Piccalilli

Piccalilli

A late summer bonus

By Marcia E. Brown

 

Issue #83 • September/October, 2003

Popularity of the movie Fried Green Tomatoes has sparked new interest the last few years in those ubiquitous green tomatoes that many gardeners have in plenty near the end of the growing season.

My grandmother, respected as both gardener and cook, welcomed those end-of-season hard, green fruits as more than a bonus. To her, they were jewels of the season.

Beyond frying them in batter for supper treats, each year she turned a peck of them into a large batch of piccalilli, one of our favorite relishes. By late August, jars of emerald piccalilli stood ready in her pantry not only to serve at family meals but also to be given as much welcomed gifts to friends at Christmas.

Grandma has been gone for nearly 50 years, but her special recipes continue to please. Written in her Victorian style handwriting, in faded pencil and in ink long browned by age, they fill a notebook that is one of my treasures. The piccalilli “receipts” are scribbled on a sheet of brittle paper, a bridge over time.

The results are as tasty today as they were when the tomatoes came from Grandma’s own garden.

Grandma Emma’s piccalilli

1 peck (8 quarts) green tomatoes, stemmed
¼ peck green bell peppers, stemmed
1 cup white onions, papery part peeled
3 lbs. cabbage
1 cup salt
1 cup white mustard seed
3 cups brown sugar
4 oz. stick cinnamon
3 oz. whole cloves
1 oz. allspice
vinegar

Put the tomatoes, peppers, onions, and cabbage through a food chopper or chop coarsely in a food processor. Mix the vegetables thoroughly.

In a large container of crockery or glass, spread the vegetable mix in layers, sprinkling each layer with some of the salt until it is all used.

Let the mixture stand overnight. Drain it the next day.

Tie the spices and mustard seed into a cheesecloth “bag.” Place this with the drained vegetables into a large canning kettle. Cover with vinegar. Cook slowly over low heat for two hours, stirring frequently to prevent burning and sticking.

Fill sterilized canning jars with the mixture and seal according to the jar manufacturer’s directions.

If she had enough green tomatoes, Grandma might also make a version without the cabbage.
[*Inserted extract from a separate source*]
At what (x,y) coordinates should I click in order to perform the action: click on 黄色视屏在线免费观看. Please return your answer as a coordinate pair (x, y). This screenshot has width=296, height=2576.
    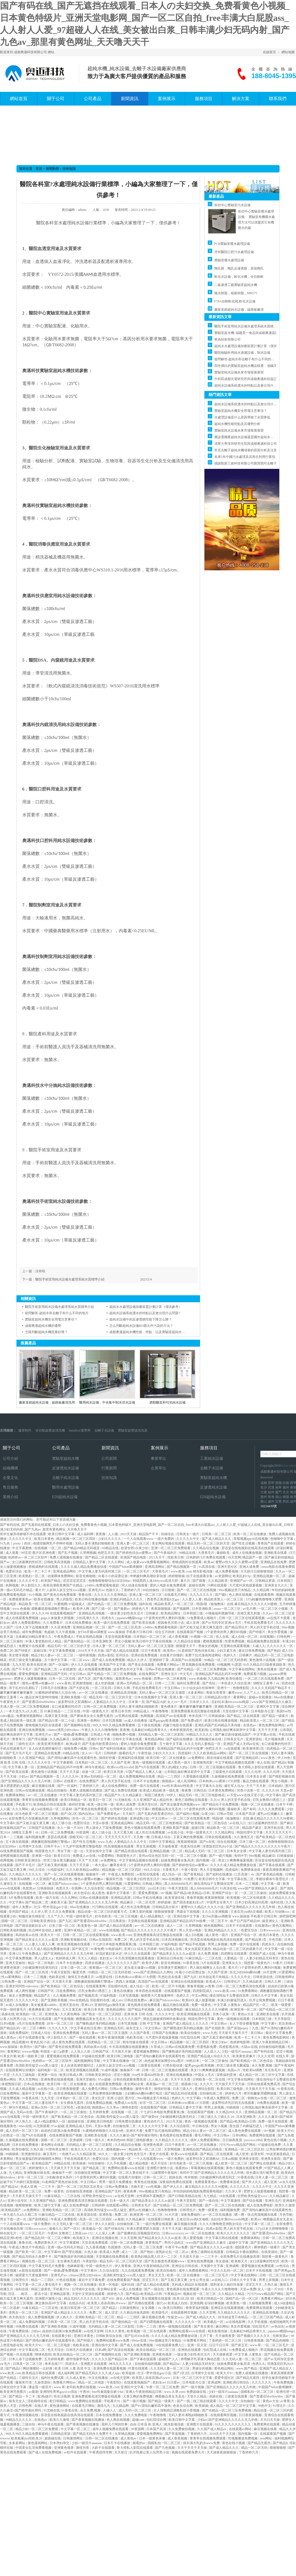
    Looking at the image, I should click on (144, 2005).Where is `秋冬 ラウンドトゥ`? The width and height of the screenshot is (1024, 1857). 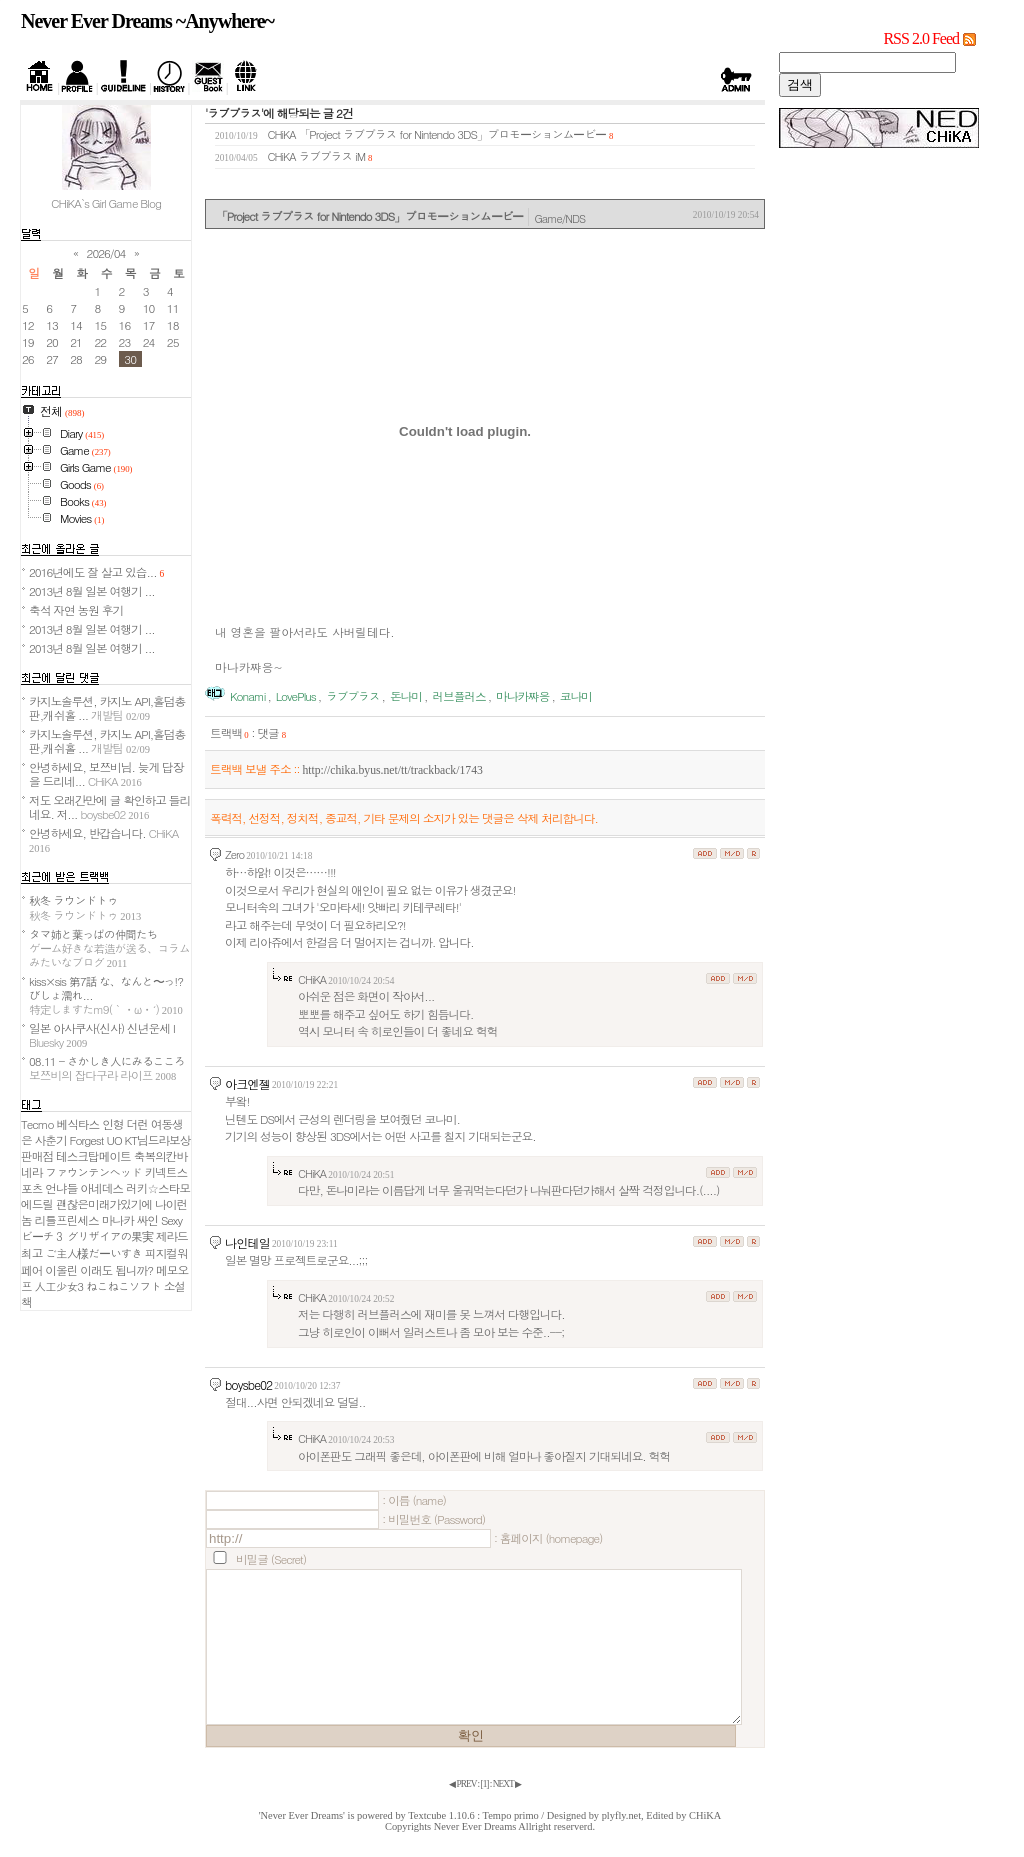
秋冬 ラウンドトゥ is located at coordinates (85, 907).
Sliced tomato and onion pickle

1 peck green tomatoes, stem ends removed
2 qts. peeled white medium onions
1 cup salt
3 qts. vinegar
1 oz. stick cinnamon
1 oz. whole cloves
3 lbs. light brown sugar

Slice the green tomatoes, discarding the stem ends. Slice onions. Mix together with the salt in a large pickling crock. Let stand overnight. Drain. In a large canning kettle, place the tomatoes and onions. Add two quarts of vinegar and two quarts of water. Bring to boil and simmer for 15 minutes. Drain again. In the same kettle, place one quart of vinegar and add the cinnamon, cloves, and light brown sugar and simmer for 20 minutes, stirring frequently. Add the tomato and onion mixture and bring to a boil. When this is thoroughly scalded, remove from heat.

Place the mixture in scalded quart canning jars and seal according to manufacturer’s instructions.

In the cold of winter, a taste of tomato relish brings back the smells and color of the last days of summer, and memories of Grandma cherishing late August’s bounty.